> Data shown:
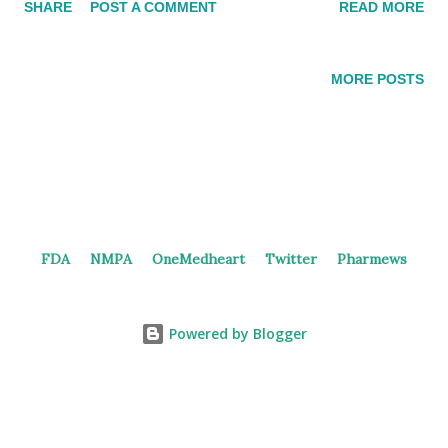
SHARE
POST A COMMENT
READ MORE
candidates (XPO1 inhibitor, Aurora-A inhibitor, EGFR-exon20
inhibitor, and 4th generation EGFR inhibitor). In the 2022
interim financial results, Junshi disclosed that they had
MORE POSTS
expanded their collaboration with Wigen to include four
additional cancer drug candidates (IDH1 inhibitor, SHP2
inhibitor, FGFR2 inhibitor, and ATR inhibitor). JS125/WJ47156
may be part of the third collaboration (not disclosed so far)
patch between Junshi and Wigen Biomedicine.
JS125/WJ47156 JS125/WJ47156, a novel HDAC inhibitor, is
FDA
NMPA
OneMedheart
Twitter
Pharmews
co-developed by Junshi and Wigen Biomedicine as a cancer
treatment. According to the press release , JS125/WJ47156
selectively inhibits HDAC1, HDAC2, and HDAC3, leading to cell
Powered by Blogger
...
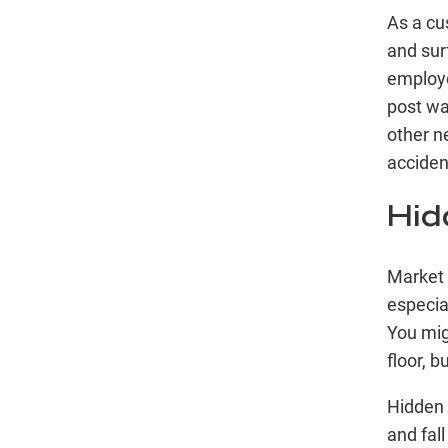
As a cu
and sur
employe
post wa
other n
acciden
Hid
Market 
especia
You mig
floor, b
Hidden 
and fal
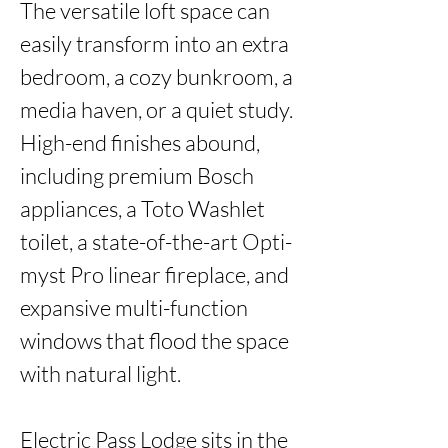
The versatile loft space can 
easily transform into an extra 
bedroom, a cozy bunkroom, a 
media haven, or a quiet study. 
High-end finishes abound, 
including premium Bosch 
appliances, a Toto Washlet 
toilet, a state-of-the-art Opti-
myst Pro linear fireplace, and 
expansive multi-function 
windows that flood the space 
with natural light.

Electric Pass Lodge sits in the 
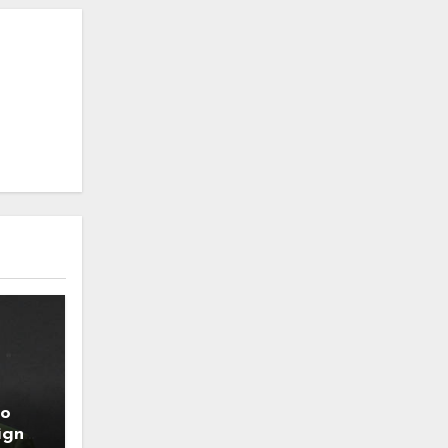
to
ign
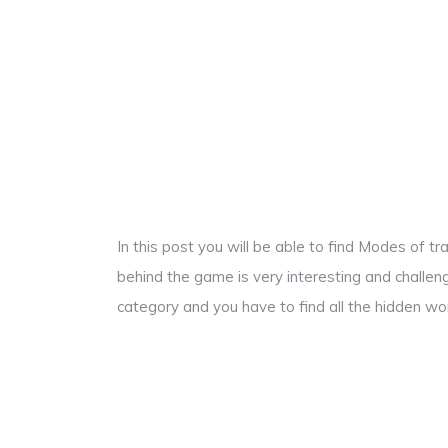
In this post you will be able to find Modes of 
behind the game is very interesting and challengi
category and you have to find all the hidden wo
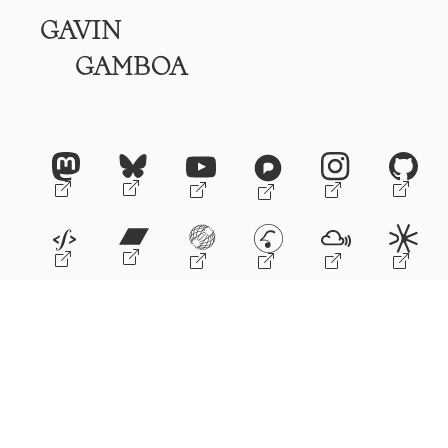
GAVIN
GAMBOA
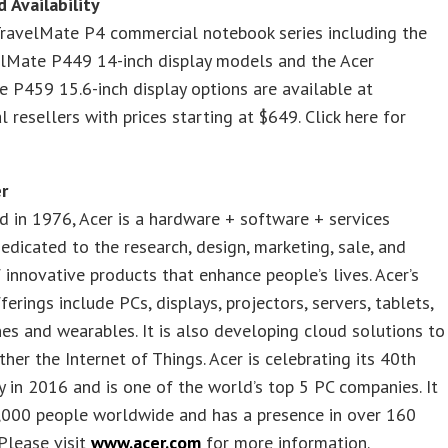
d Availability
TravelMate P4 commercial notebook series including the
elMate P449 14-inch display models and the Acer
 P459 15.6-inch display options are available at
 resellers with prices starting at $649. Click here for
r
d in 1976, Acer is a hardware + software + services
dicated to the research, design, marketing, sale, and
 innovative products that enhance people’s lives. Acer’s
ferings include PCs, displays, projectors, servers, tablets,
s and wearables. It is also developing cloud solutions to
ther the Internet of Things. Acer is celebrating its 40th
y in 2016 and is one of the world’s top 5 PC companies. It
,000 people worldwide and has a presence in over 160
 Please visit
www.acer.com
for more information.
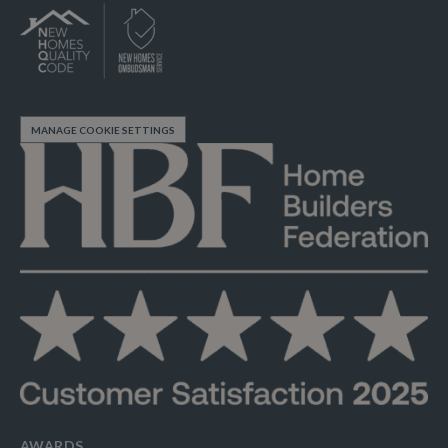
MANAGE COOKIE SETTINGS
AWARDS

> Try it: Please return all lines in the material above that include the word "EGFR".

> Exercise output:
candidates (XPO1 inhibitor, Aurora-A inhibitor, EGFR-exon20
inhibitor, and 4th generation EGFR inhibitor). In the 2022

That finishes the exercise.